Fed Official Wants ECB Action To Lift Economy
A top official at the US Federal Reserve has called on the European Central Bank (ECB) to act to bolster the flagging eurozone economy to help the world's recovery.
James Bullard, who is the president of the St. Louis Federal Reserve Bank, spoke out as ECB president Mario Draghi prepared to speak at the annual gathering of central bankers and policymakers in Jackson Hole, Wyoming.
Mr Bullard's remarks followed confirmation a week ago that GDP growth in the bloc of nations which use the single currency stalled in the second quarter of the year, with German's economy actually contracting.
News of the dire performance prompted renewed calls from economists for the ECB to introduce quantitative easing (QE) to boost money supply and take further action to prevent a possible spiral towards deflation.
During a round of interviews in Jackson Hole, Mr Bullard argued that central banks were operating in a global environment.
He told Reuters: "If Europe as a whole goes into recession, that would be a serious issue from the perspective of US monetary policy."
While he stuck to his forecast of a late first quarter interest rate rise in 2015, he said much depended on everything going according to plan as 2014 was supposed to be the year of recovery for Europe, which would have been bullish for the US economy.
He cited low inflation in the eurozone as a core concern.
Mr Bullard said: "To me, that's a flashing signal to the ECB that they need to take actions that are sufficient to reassure markets that they're going to hit their targets over the near term."
Euro area inflation was measured earlier this month at an annual rate of 0.4% - a near five-year low.
A failure to combat weak or negative price growth was blamed for 20 years of stagnation in Japan.
The ECB, which in June introduced a negative interest rate on deposits to encourage bank lending, has so far resisted following the Fed and the Bank of England (BoE) in deploying QE.

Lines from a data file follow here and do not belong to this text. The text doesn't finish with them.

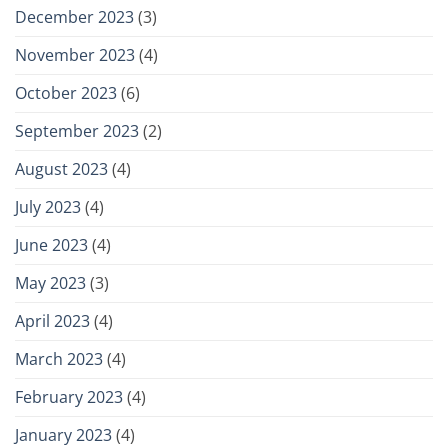
December 2023
(3)
November 2023
(4)
October 2023
(6)
September 2023
(2)
August 2023
(4)
July 2023
(4)
June 2023
(4)
May 2023
(3)
April 2023
(4)
March 2023
(4)
February 2023
(4)
January 2023
(4)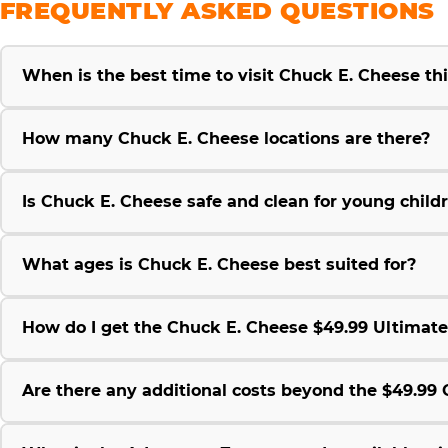
FREQUENTLY ASKED QUESTIONS
When is the best time to visit Chuck E. Cheese t
How many Chuck E. Cheese locations are there?
Is Chuck E. Cheese safe and clean for young child
What ages is Chuck E. Cheese best suited for?
How do I get the Chuck E. Cheese $49.99 Ultimat
Are there any additional costs beyond the $49.9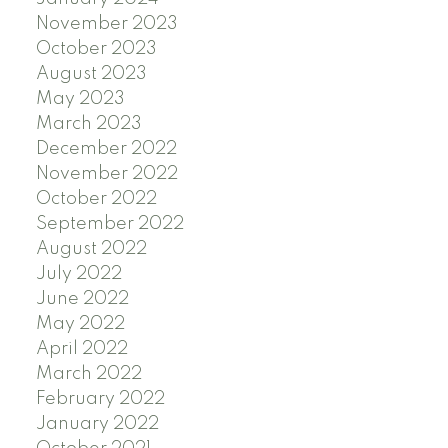
November 2023
October 2023
August 2023
May 2023
March 2023
December 2022
November 2022
October 2022
September 2022
August 2022
July 2022
June 2022
May 2022
April 2022
March 2022
February 2022
January 2022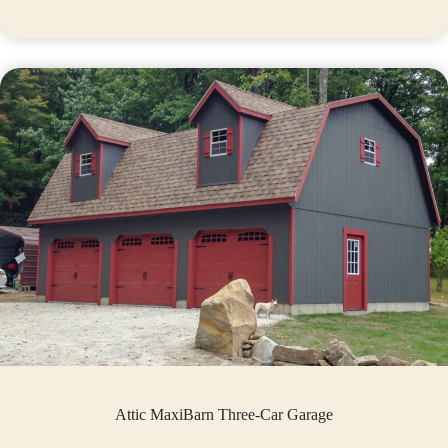
Attic MaxiBarn Three-Car Garage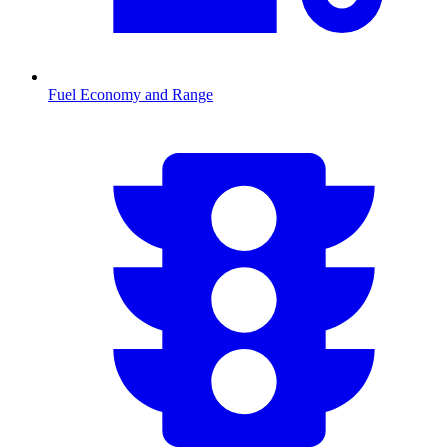
Fuel Economy and Range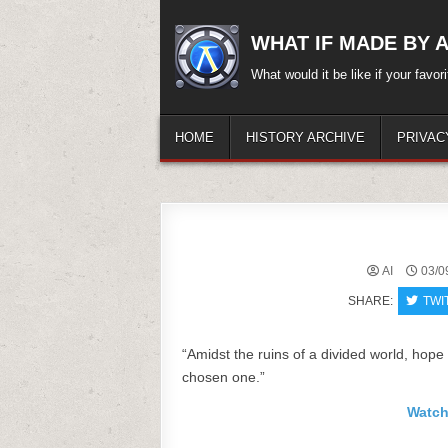
Skip
to
WHAT IF MADE BY A.
content
What would it be like if your favo
HOME
HISTORY ARCHIVE
PRIVAC
AI
03/0
SHARE:
TWI
“Amidst the ruins of a divided world, hope 
chosen one.”
Watch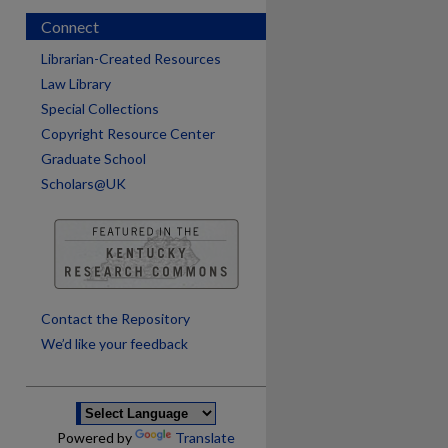
Connect
Librarian-Created Resources
Law Library
Special Collections
Copyright Resource Center
Graduate School
Scholars@UK
are
Contact the Repository
We’d like your feedback
Powered by
Translate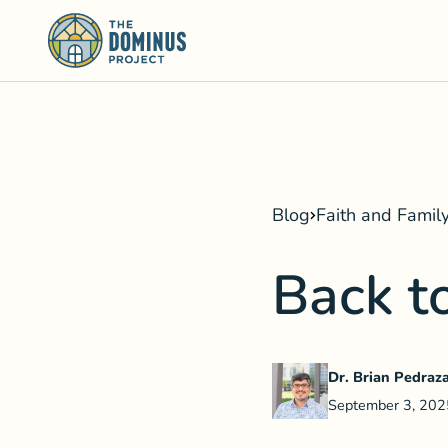
Blog
Faith and Famil
Back t
Dr. Brian Pedraz
September 3, 202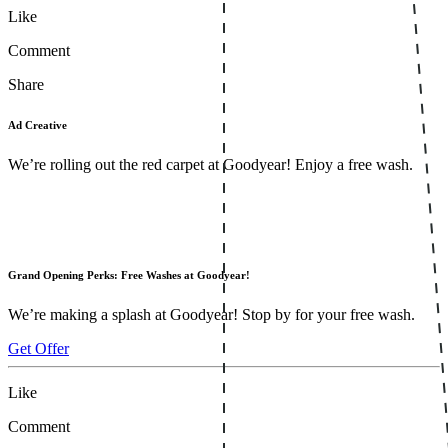
Like
Comment
Share
Ad Creative
We’re rolling out the red carpet at Goodyear! Enjoy a free wash.
Grand Opening Perks: Free Washes at Goodyear!
We’re making a splash at Goodyear! Stop by for your free wash.
Get Offer
Like
Comment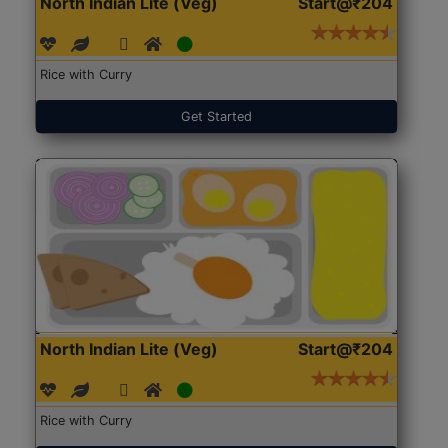
North Indian Lite (Veg)
Start@₹204
Rice with Curry
Get Started
North Indian Lite (Veg)
Start@₹204
Rice with Curry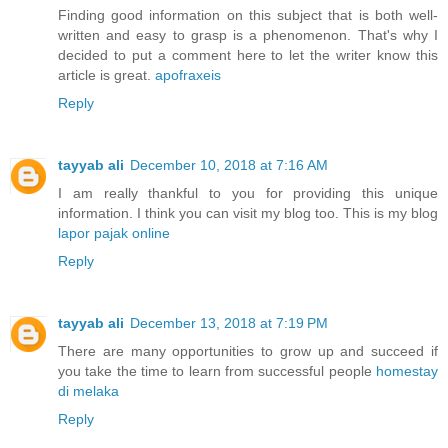
Finding good information on this subject that is both well-
written and easy to grasp is a phenomenon. That's why I
decided to put a comment here to let the writer know this
article is great.
apofraxeis
Reply
tayyab ali
December 10, 2018 at 7:16 AM
I am really thankful to you for providing this unique
information. I think you can visit my blog too. This is my blog
lapor pajak online
Reply
tayyab ali
December 13, 2018 at 7:19 PM
There are many opportunities to grow up and succeed if
you take the time to learn from successful people
homestay
di melaka
Reply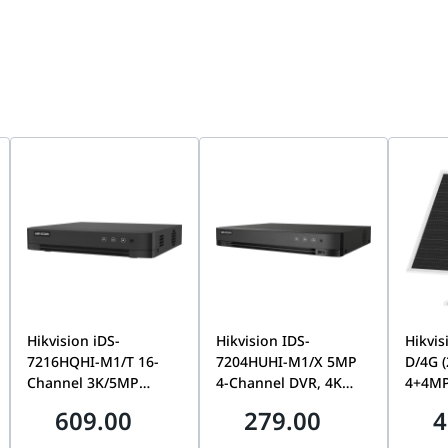
ion
Hikvision iDS-
Hikvision IDS-
Hikvis
7216HQHI-M1/T 16-
7204HUHI-M1/X 5MP
D/4G 
Channel 3K/5MP
4-Channel DVR, 4K
4+4MP
AcuSense DVR, 1 SATA,
Output, 1 SATA,
Dual-
609.00
279.00
4
Motion Detection 2.0 |
AcuSense AI Detection
24/7 
iDS-7216HQHI-M1/T
| H.265+, Full HD
Tracki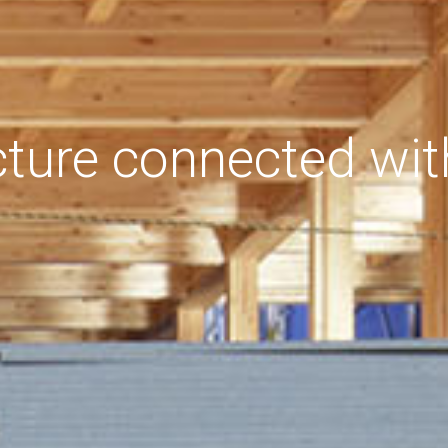
cture connected wit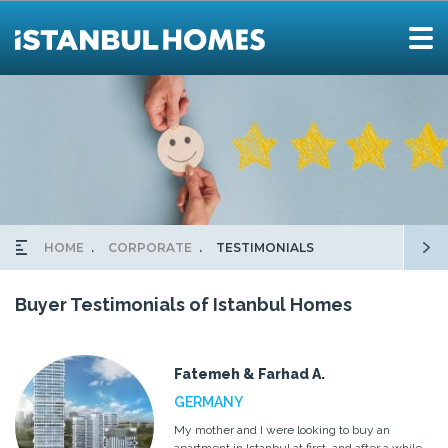
HOME
CORPORATE
TESTIMONIALS
Buyer Testimonials of Istanbul Homes
Fatemeh & Farhad A.
GERMANY
My mother and I were looking to buy an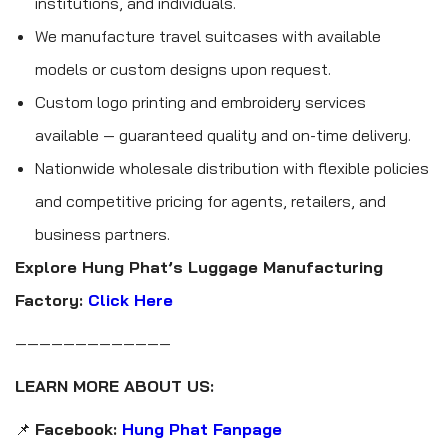
institutions, and individuals.
We manufacture travel suitcases with available
models or custom designs upon request.
Custom logo printing and embroidery services
available — guaranteed quality and on-time delivery.
Nationwide wholesale distribution with flexible policies
and competitive pricing for agents, retailers, and
business partners.
Explore Hung Phat’s Luggage Manufacturing
Factory:
Click Here
—————————————
LEARN MORE ABOUT US:
📌
Facebook:
Hung Phat Fanpage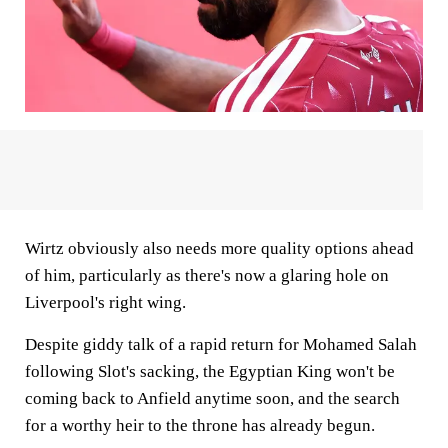
Wirtz obviously also needs more quality options ahead
of him, particularly as there's now a glaring hole on
Liverpool's right wing.
Despite giddy talk of a rapid return for Mohamed Salah
following Slot's sacking, the Egyptian King won't be
coming back to Anfield anytime soon, and the search
for a worthy heir to the throne has already begun.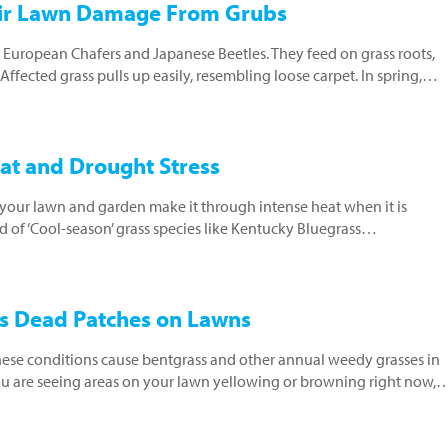
air Lawn Damage From Grubs
ke European Chafers and Japanese Beetles. They feed on grass roots,
fected grass pulls up easily, resembling loose carpet. In spring,…
at and Drought Stress
ur lawn and garden make it through intense heat when it is
 of ‘Cool-season’ grass species like Kentucky Bluegrass…
ns Dead Patches on Lawns
ese conditions cause bentgrass and other annual weedy grasses in
you are seeing areas on your lawn yellowing or browning right now,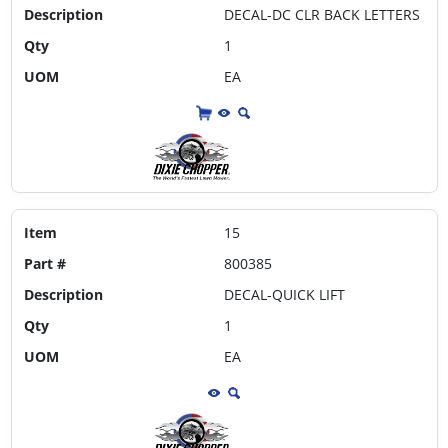
Description
DECAL-DC CLR BACK LETTERS
Qty
1
UOM
EA
Item
15
Part #
800385
Description
DECAL-QUICK LIFT
Qty
1
UOM
EA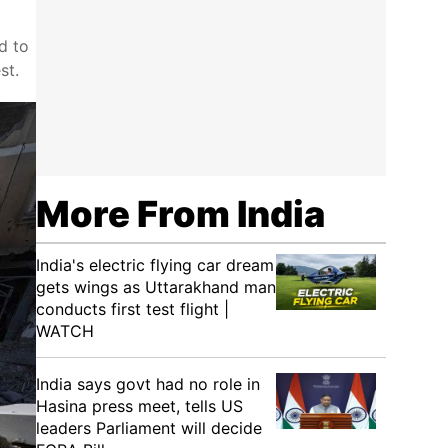
d to
st.
More From India
India's electric flying car dream
gets wings as Uttarakhand man
conducts first test flight |
WATCH
India says govt had no role in
Hasina press meet, tells US
leaders Parliament will decide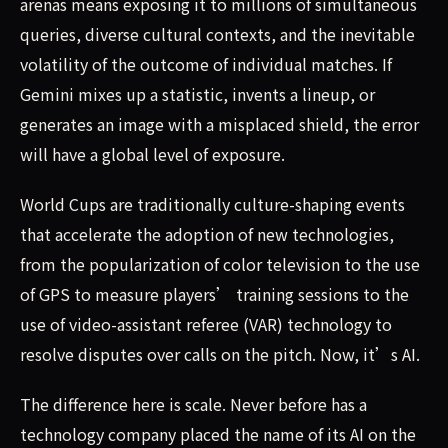
arenas means exposing it to millions of simultaneous
queries, diverse cultural contexts, and the inevitable
volatility of the outcome of individual matches. If
Gemini mixes up a statistic, invents a lineup, or
generates an image with a misplaced shield, the error
will have a global level of exposure.
World Cups are traditionally culture-shaping events
that accelerate the adoption of new technologies,
from the popularization of color television to the use
of GPS to measure players’ training sessions to the
use of video-assistant referee (VAR) technology to
resolve disputes over calls on the pitch. Now, it’s AI.
The difference here is scale. Never before has a
technology company placed the name of its AI on the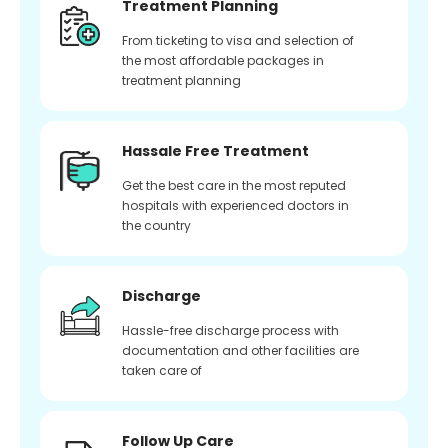
Treatment Planning
From ticketing to visa and selection of
the most affordable packages in
treatment planning
Hassale Free Treatment
Get the best care in the most reputed
hospitals with experienced doctors in
the country
Discharge
Hassle-free discharge process with
documentation and other facilities are
taken care of
Follow Up Care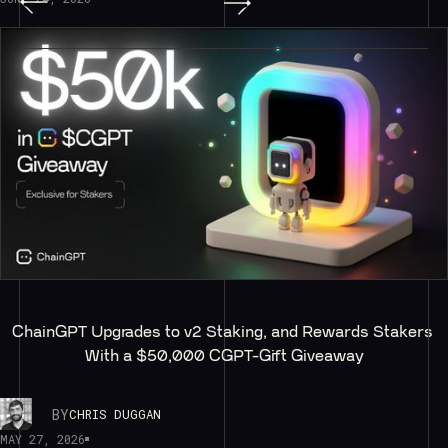
ChainGPT Upgrades to v2 Staking, and Rewards Stakers 
With a $50,000 CGPT-Gift Giveaway
BY
CHRIS DUGGAN
MAY 27, 2026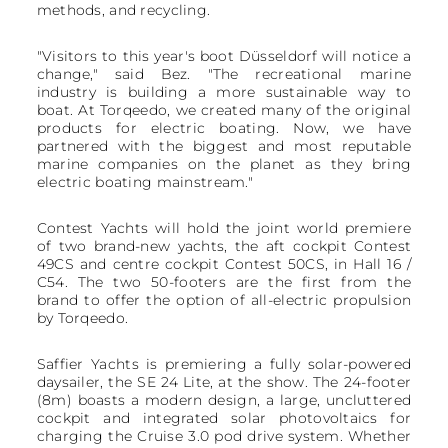
methods, and recycling.
"Visitors to this year's boot Düsseldorf will notice a
change," said Bez. "The recreational marine
industry is building a more sustainable way to
boat. At Torqeedo, we created many of the original
products for electric boating. Now, we have
partnered with the biggest and most reputable
marine companies on the planet as they bring
electric boating mainstream."
Contest Yachts will hold the joint world premiere
of two brand-new yachts, the aft cockpit Contest
49CS and centre cockpit Contest 50CS, in Hall 16 /
C54. The two 50-footers are the first from the
brand to offer the option of all-electric propulsion
by Torqeedo.
Saffier Yachts is premiering a fully solar-powered
daysailer, the SE 24 Lite, at the show. The 24-footer
(8m) boasts a modern design, a large, uncluttered
cockpit and integrated solar photovoltaics for
charging the Cruise 3.0 pod drive system. Whether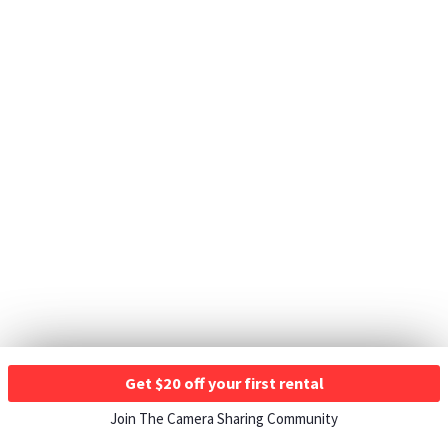
Get $20 off your first rental
Join The Camera Sharing Community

The Fed is in the process of slowing its stimulus package as the US economy recovers while the BoE has not added to its £375bn of asset purchases since July 2012.
Both central banks are mulling data on wage growth as they consider the timing of interest rate rises.
It emerged this week that two members of the BoE's rate-setting committee voted for a rate increase though official statistics released since the meeting took place showed a deterioration on the wages issue, with pay levels actually shrinking.